- [Data]:
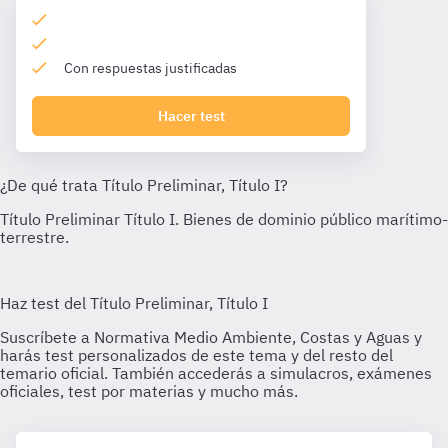
Con respuestas justificadas
Hacer test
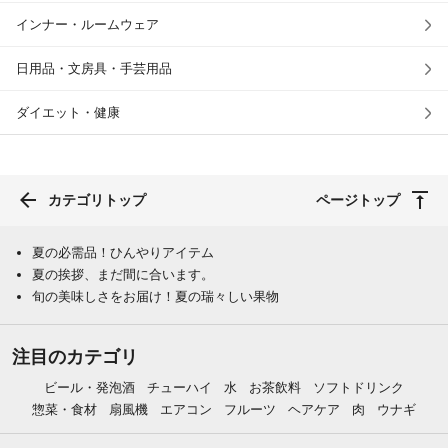
インナー・ルームウェア
日用品・文房具・手芸用品
ダイエット・健康
カテゴリトップ
ページトップ
夏の必需品！ひんやりアイテム
夏の挨拶、まだ間に合います。
旬の美味しさをお届け！夏の瑞々しい果物
注目のカテゴリ
ビール・発泡酒
チューハイ
水
お茶飲料
ソフトドリンク
惣菜・食材
扇風機
エアコン
フルーツ
ヘアケア
肉
ウナギ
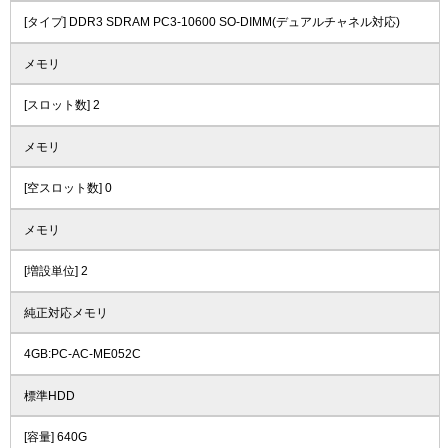
[タイプ] DDR3 SDRAM PC3-10600 SO-DIMM(デュアルチャネル対応)
メモリ
[スロット数] 2
メモリ
[空スロット数] 0
メモリ
[増設単位] 2
純正対応メモリ
4GB:PC-AC-ME052C
標準HDD
[容量] 640G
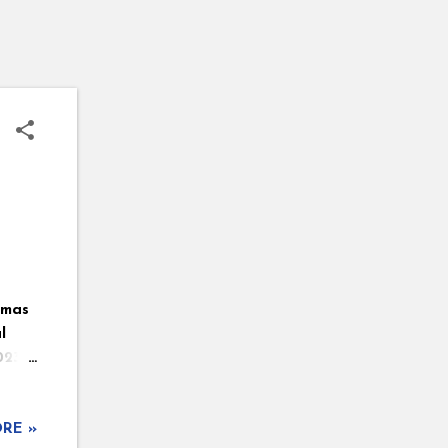
umas
l
023),
rar
e ela
RE »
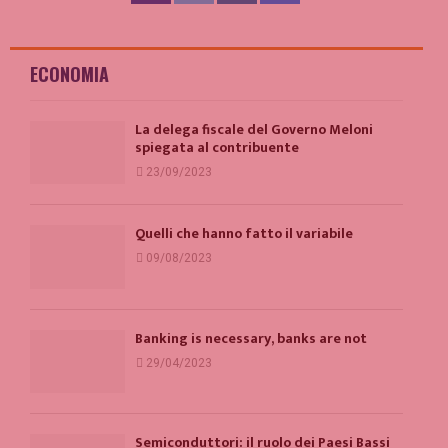
ECONOMIA
La delega fiscale del Governo Meloni
spiegata al contribuente
23/09/2023
Quelli che hanno fatto il variabile
09/08/2023
Banking is necessary, banks are not
29/04/2023
Semiconduttori: il ruolo dei Paesi Bassi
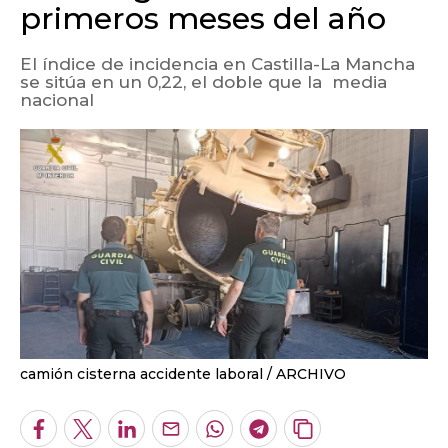
primeros meses del año
El índice de incidencia en Castilla-La Mancha
se sitúa en un 0,22, el doble que la media
nacional
camión cisterna accidente laboral
ARCHIVO
Facebook
Twitter
LinkedIn
Enviar
Whatsapp
Telegram
Copiar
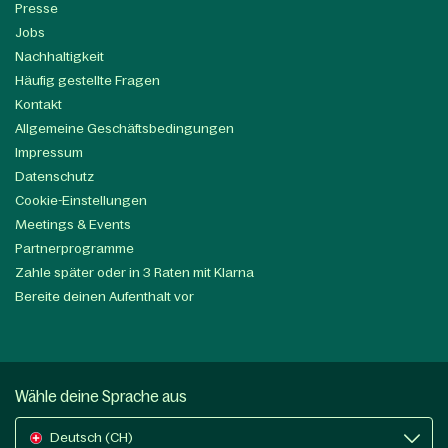
Presse
Jobs
Nachhaltigkeit
Häufig gestellte Fragen
Kontakt
Allgemeine Geschäftsbedingungen
Impressum
Datenschutz
Cookie-Einstellungen
Meetings & Events
Partnerprogramme
Zahle später oder in 3 Raten mit Klarna
Bereite deinen Aufenthalt vor
Wähle deine Sprache aus
Deutsch (CH)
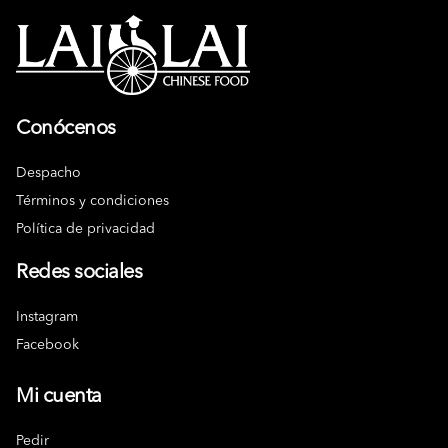
Conócenos
Despacho
Términos y condiciones
Política de privacidad
Redes sociales
Instagram
Facebook
Mi cuenta
Pedir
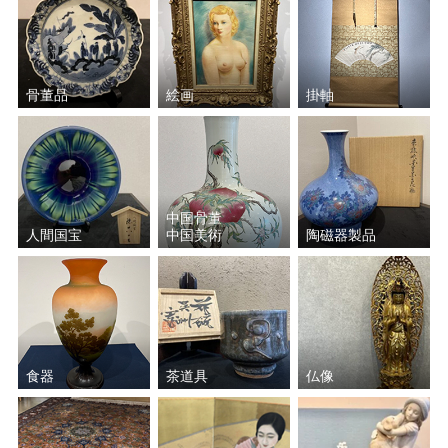
骨董品
絵画
掛軸
中国骨董
人間国宝
中国美術
陶磁器製品
食器
茶道具
仏像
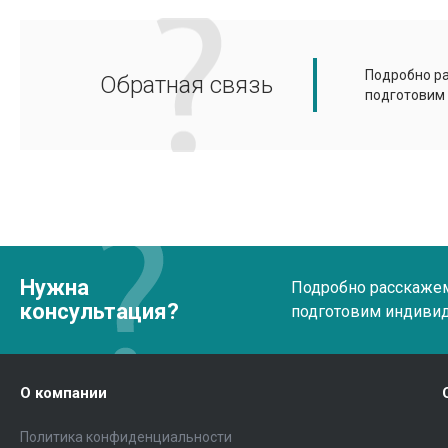
Подробно ра
Обратная связь
подготовим
Нужна
Подробно расскажем 
консультация?
подготовим индиви
О компании
Политика конфиденциальности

- [Goal of the exercise]: Each line of the listing is to be retyped exactly, and its pictures are to be dropped.

- [Your solution]:
Con respuestas justificadas
Hacer test
インナー・ルームウェア
日用品・文房具・手芸用品
ダイエット・健康
カテゴリトップ
ページトップ
夏の必需品！ひんやりアイテム
夏の挨拶、まだ間に合います。
旬の美味しさをお届け！夏の瑞々しい果物
注目のカテゴリ
ビール・発泡酒
チューハイ
水
お茶飲料
ソフトドリンク
惣菜・食材
扇風機
エアコン
フルーツ
ヘアケア
肉
ウナギ
[タイプ] DDR3 SDRAM PC3-10600 SO-DIMM(デュアルチャネル対応)
メモリ
[スロット数] 2
メモリ
[空スロット数] 0
メモリ
[増設単位] 2
純正対応メモリ
4GB:PC-AC-ME052C
標準HDD
[容量] 640G
umas
l
023),
rar
e ela
RE »
ECONOMIA
La delega fiscale del Governo Meloni
spiegata al contribuente
23/09/2023
Quelli che hanno fatto il variabile
09/08/2023
Banking is necessary, banks are not
29/04/2023
Semiconduttori: il ruolo dei Paesi Bassi
primeros meses del año
El índice de incidencia en Castilla-La Mancha
se sitúa en un 0,22, el doble que la media
nacional
camión cisterna accidente laboral
ARCHIVO
Facebook
Twitter
LinkedIn
Enviar
Whatsapp
Telegram
Copiar
Presse
Jobs
Nachhaltigkeit
Häufig gestellte Fragen
Kontakt
Allgemeine Geschäftsbedingungen
Impressum
Datenschutz
Cookie-Einstellungen
Meetings & Events
Partnerprogramme
Zahle später oder in 3 Raten mit Klarna
Bereite deinen Aufenthalt vor
Wähle deine Sprache aus
Deutsch (CH)
Conócenos
Despacho
Términos y condiciones
Política de privacidad
Redes sociales
Instagram
Facebook
Mi cuenta
Pedir
骨董品
絵画
掛軸
中国骨董
人間国宝
中国美術
陶磁器製品
食器
茶道具
仏像
Подробно ра
Обратная связь
подготовим
Нужна
Подробно расскажем 
консультация?
подготовим индиви
О компании
Политика конфиденциальности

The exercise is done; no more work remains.